While you might not be able to control when you go into labor, you know now how long to plan ahead (for hotel reservations, for example, or for maternity leave). It turns something unclear and vague into something concrete. It helps put your progress into context with the trimester labels and gestational age outputs. You can know that you’re moving from first to second trimester, which has a different set of physical changes than being close to full term. The snapshot metrics that reference full term and days remaining keep it front-of-mind without forcing you to mentally crunch numbers every single day. It shifts the focus from a sense of a deadline to an awareness of how far along you are.
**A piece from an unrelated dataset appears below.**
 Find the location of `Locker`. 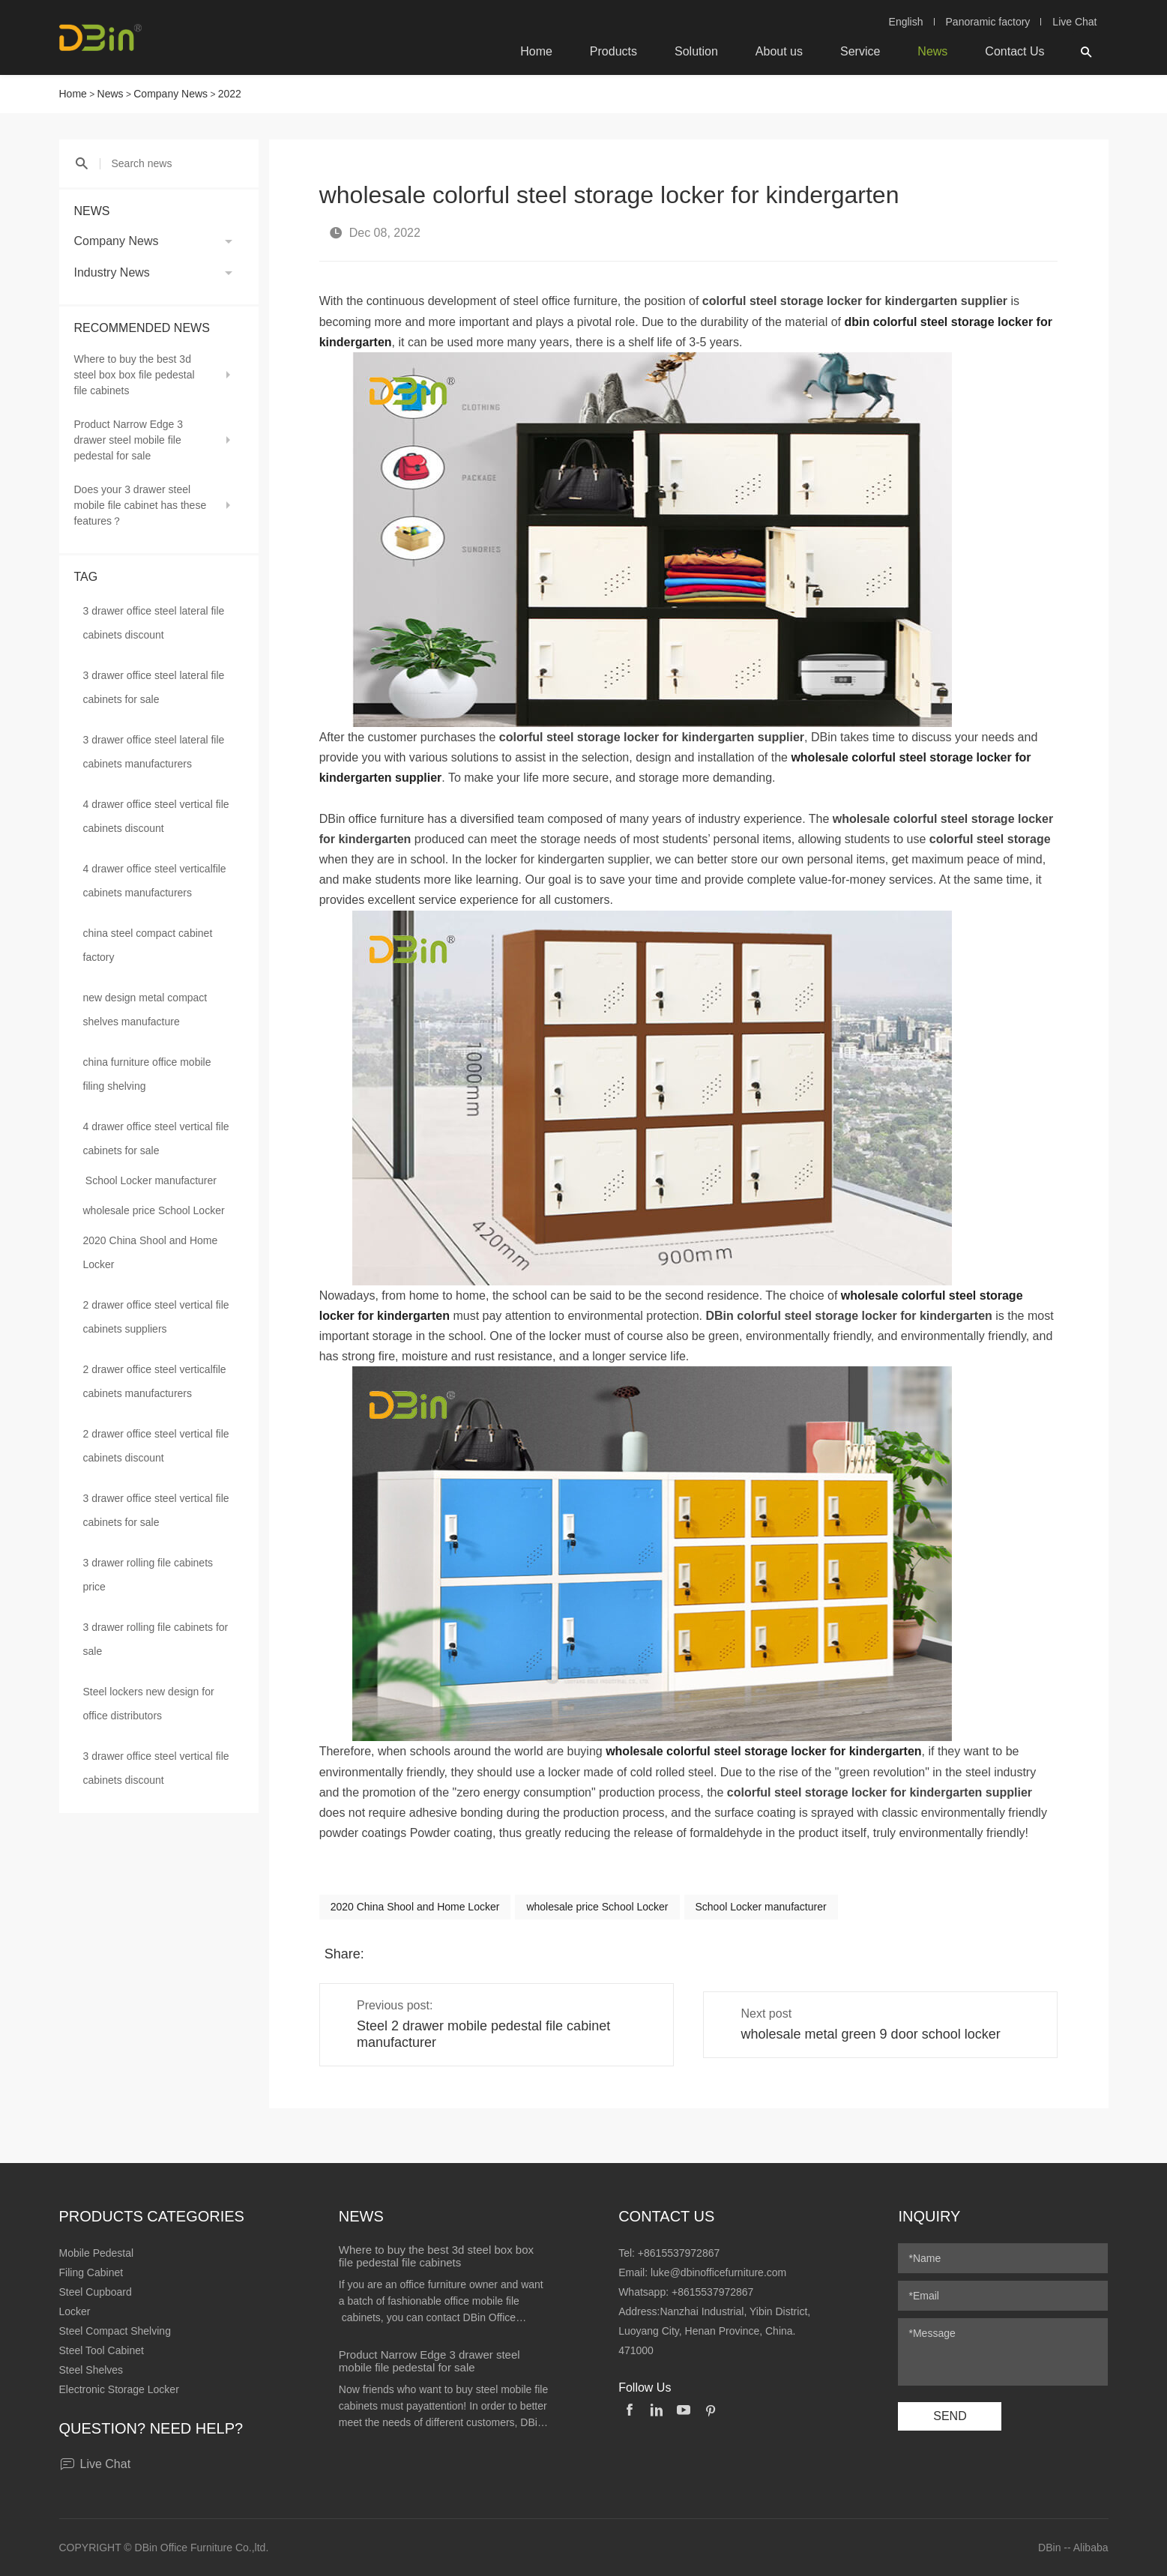

Locker is located at coordinates (75, 2311).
All of this comes down to lowering the stakes in an inherently uncertain process.

These are tools to help plan and track development. These tools paint a picture of what’s coming next, whether from medical imagery, laboratory logs, or memory. At the end of the day, it doesn’t matter what the date says on the calendar. It matters when the baby arrives ready (whenever that might happen). You should of known that dates can be tricky. One could of even expected different results if they used different methods.